In my experience, the performance bottlenecks in bioinformatics is usually IO, parsing, de/compression and needlessly slow algorithms. You rarely get meaningful speed improvements by internally encoding the sequences one way or another (storing small fixed-size sequences in machine integers is an exception). There can be other advantages, though, like reduced memory consumption.

Partly for that reason, most DNA data is just stored as gzipped text files.


Could be an area to use FPGA based arrays for far greater throughput. Some recent RISC-V designs include FPGA blocks.


except amino acids are encoded for with three bases, meaning that the actual character encoding system is 6 bits.


Proper comparison would have to be even slower as you’d need to deal with normalisation & equivalence.

The « slow way » of the post would also count matching code units which is utterly useless, really.

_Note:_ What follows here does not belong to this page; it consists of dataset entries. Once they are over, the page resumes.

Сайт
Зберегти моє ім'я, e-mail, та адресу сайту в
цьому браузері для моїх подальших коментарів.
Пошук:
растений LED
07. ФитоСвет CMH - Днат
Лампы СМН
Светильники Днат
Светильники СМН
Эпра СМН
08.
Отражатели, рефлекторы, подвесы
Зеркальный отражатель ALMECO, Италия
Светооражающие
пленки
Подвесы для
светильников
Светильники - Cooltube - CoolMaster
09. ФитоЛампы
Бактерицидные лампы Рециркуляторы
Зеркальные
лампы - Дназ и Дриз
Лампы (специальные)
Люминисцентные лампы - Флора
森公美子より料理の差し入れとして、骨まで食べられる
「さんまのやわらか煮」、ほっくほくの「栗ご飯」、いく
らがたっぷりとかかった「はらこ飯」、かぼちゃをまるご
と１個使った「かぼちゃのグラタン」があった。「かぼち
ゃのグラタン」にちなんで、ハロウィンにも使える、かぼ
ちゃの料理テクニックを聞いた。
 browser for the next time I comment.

That would be more interesting, something that could handle a UTF-8 string in a similar situation (I guess you'd compare the bytes and then do a walk to see if it was part of a multi-byte character? Maybe the high-bit would help?).

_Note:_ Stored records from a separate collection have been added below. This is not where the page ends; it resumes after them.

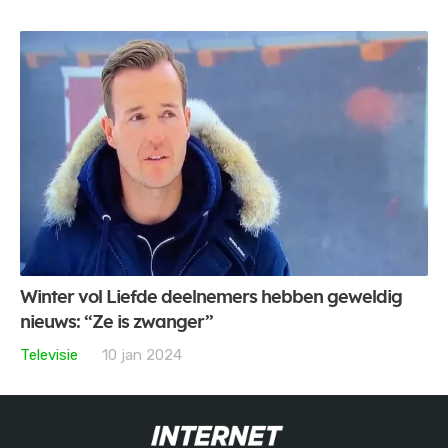
Winter vol Liefde deelnemers hebben geweldig
nieuws: “Ze is zwanger”
Televisie
10 jan 2024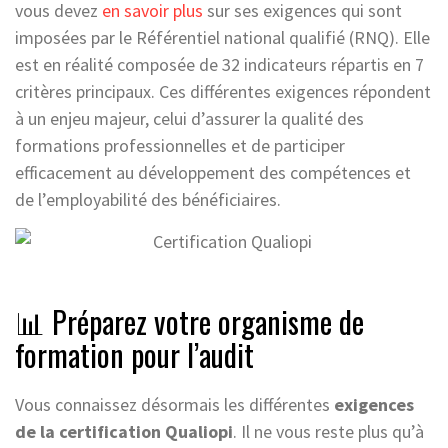
vous devez
en savoir plus
sur ses exigences qui sont
imposées par le Référentiel national qualifié (RNQ). Elle
est en réalité composée de 32 indicateurs répartis en 7
critères principaux. Ces différentes exigences répondent
à un enjeu majeur, celui d’assurer la qualité des
formations professionnelles et de participer
efficacement au développement des compétences et
de l’employabilité des bénéficiaires.
📊 Préparez votre organisme de
formation pour l’audit
Vous connaissez désormais les différentes
exigences
de la certification Qualiopi
. Il ne vous reste plus qu’à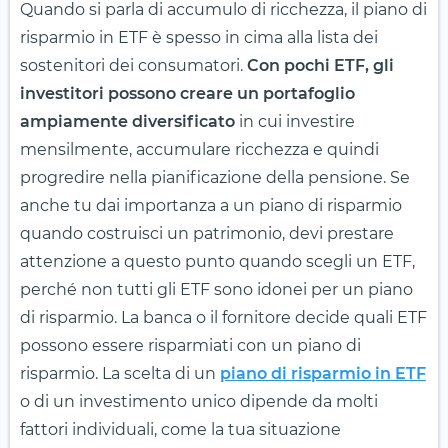
Quando si parla di accumulo di ricchezza, il piano di
risparmio in ETF è spesso in cima alla lista dei
sostenitori dei consumatori.
Con pochi ETF, gli
investitori possono creare
un portafoglio
ampiamente diversificato
in cui investire
mensilmente, accumulare ricchezza e quindi
progredire nella pianificazione della pensione. Se
anche tu dai importanza a un piano di risparmio
quando costruisci un patrimonio, devi prestare
attenzione a questo punto quando scegli un ETF,
perché non tutti gli ETF sono idonei per un piano
di risparmio. La banca o il fornitore decide quali ETF
possono essere risparmiati con un piano di
risparmio. La scelta di un
piano di risparmio in ETF
o di un investimento unico dipende da molti
fattori individuali, come la tua situazione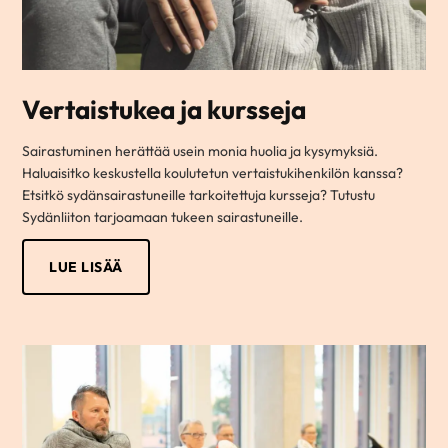
Vertaistukea ja kursseja
Sairastuminen herättää usein monia huolia ja kysymyksiä.
Haluaisitko keskustella koulutetun vertaistukihenkilön kanssa?
Etsitkö sydänsairastuneille tarkoitettuja kursseja? Tutustu
Sydänliiton tarjoamaan tukeen sairastuneille.
LUE LISÄÄ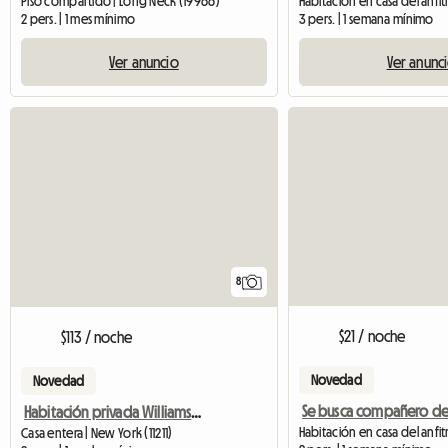
Piso compartido | Long Neck (19966)
2 pers. | 1 mes mínimo
3 pers. | 1 semana mínimo
Ver anuncio
Ver anunc
8
$21 / noche
$113 / noche
Novedad
Novedad
Habitación privada Williamsburg - Brooklyn
Casa entera | New York (11211)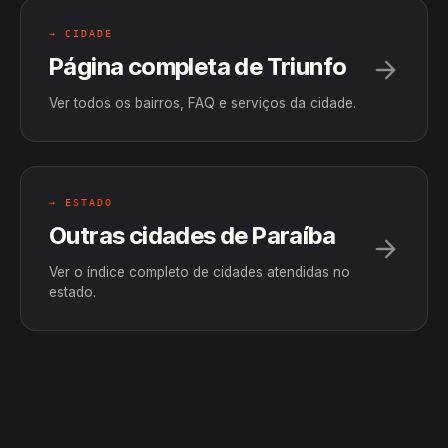
→ CIDADE
Página completa de Triunfo
Ver todos os bairros, FAQ e serviços da cidade.
→ ESTADO
Outras cidades de Paraíba
Ver o índice completo de cidades atendidas no
estado.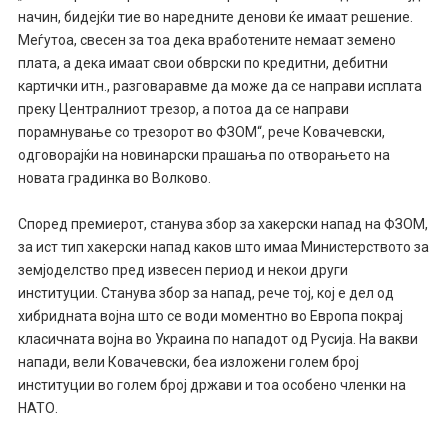
начин, бидејќи тие во наредните денови ќе имаат решение.
Меѓутоа, свесен за тоа дека вработените немаат земено
плата, а дека имаат свои обврски по кредитни, дебитни
картички итн., разговаравме да може да се направи исплата
преку Централниот трезор, а потоа да се направи
порамнување со трезорот во ФЗОМ“, рече Ковачевски,
одговорајќи на новинарски прашања по отворањето на
новата градинка во Волково.
Според премиерот, станува збор за хакерски напад на ФЗОМ,
за ист тип хакерски напад каков што имаа Министерството за
земјоделство пред извесен период и некои други
институции. Станува збор за напад, рече тој, кој е дел од
хибридната војна што се води моментно во Европа покрај
класичната војна во Украина по нападот од Русија. На вакви
напади, вели Ковачевски, беа изложени голем број
институции во голем број држави и тоа особено членки на
НАТО.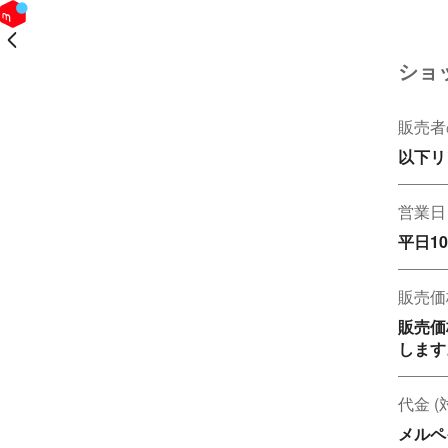
戻る
ショ
販売者
以下リ
営業日
平日10
販売価
販売価
します
代金 
メルペ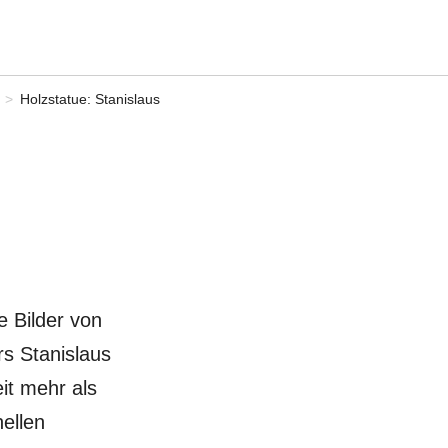
>
Holzstatue: Stanislaus
e Bilder von
rs Stanislaus
it mehr als
nellen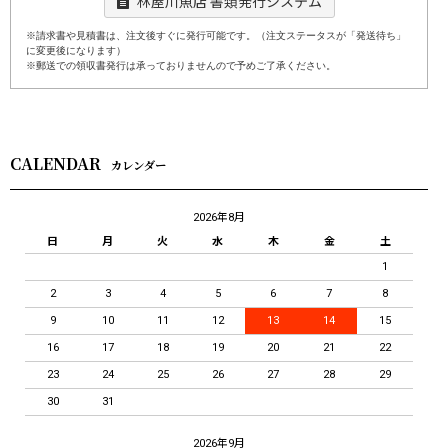
林屋川魚店 書類発行システム
※請求書や見積書は、注文後すぐに発行可能です。（注文ステータスが「発送待ち」
に変更後になります）
※郵送での領収書発行は承っておりませんので予めご了承ください。
CALENDAR
カレンダー
2026年8月
日
月
火
水
木
金
土
1
2
3
4
5
6
7
8
9
10
11
12
13
14
15
16
17
18
19
20
21
22
23
24
25
26
27
28
29
30
31
2026年9月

For UTF-8 I believe the question is ill-posed. The "position" of a "character" in unicode is very hard to determine and depends largely on what you take to be a character.


Then UTF-8 should not be operated on directly. When reading from a file etc., first decode the input into an internal string format that has straight-forward linear access to each gc boundary.


Even then, https://en.wikipedia.org/wiki/Unicode_equivalence . What does "matching character" mean given combining characters?


Probably pick a canonical encoding and compare there.


Yeah, that's what the normalization forms are for. But still, almost no question how to do things in Unicode can be answered in a single sentence without disregarding 99 % of the complexity.


HTTP headers.


hex, base64 encoded strings, etc


That makes sense for "same/not-same" comparisons to me. I don't know why you would want counts of different characters though.


"Password must be different by at least 6 characters" perhaps, though that's the inverse, really.

Fuzzy matching is another aspect that comes to mind.


Yes! Plain ASCII is great, even when you need to properly handle non-ASCII. When >90% of your strings are ASCII in practice, then having an "is ASCII" bit in your string headers can save a ton of memory, and gain more performance than you lose in flag checks and extra code.

Heck, if your usual encoding is UTF-8, the flag bit can be purely advisory and ignored when it doesn't matter.


If the optimizing compiler can figure out to use SIMD shouldn’t it also be able to degrade to this when SIMD isn’t available?

And if we’re already down the “write it understandable and trust the compiler” path isn’t that the better way to go?

It’s interesting to me that C is now effectively a “higher level” language than it may appear on the surface because of optimization by compilers.


> I personally didn’t know of this bit twiddling hack and am grateful to learn about the approach in Muła’s code

Yeah the last line had me scratching my head for a bit. Cool stuff.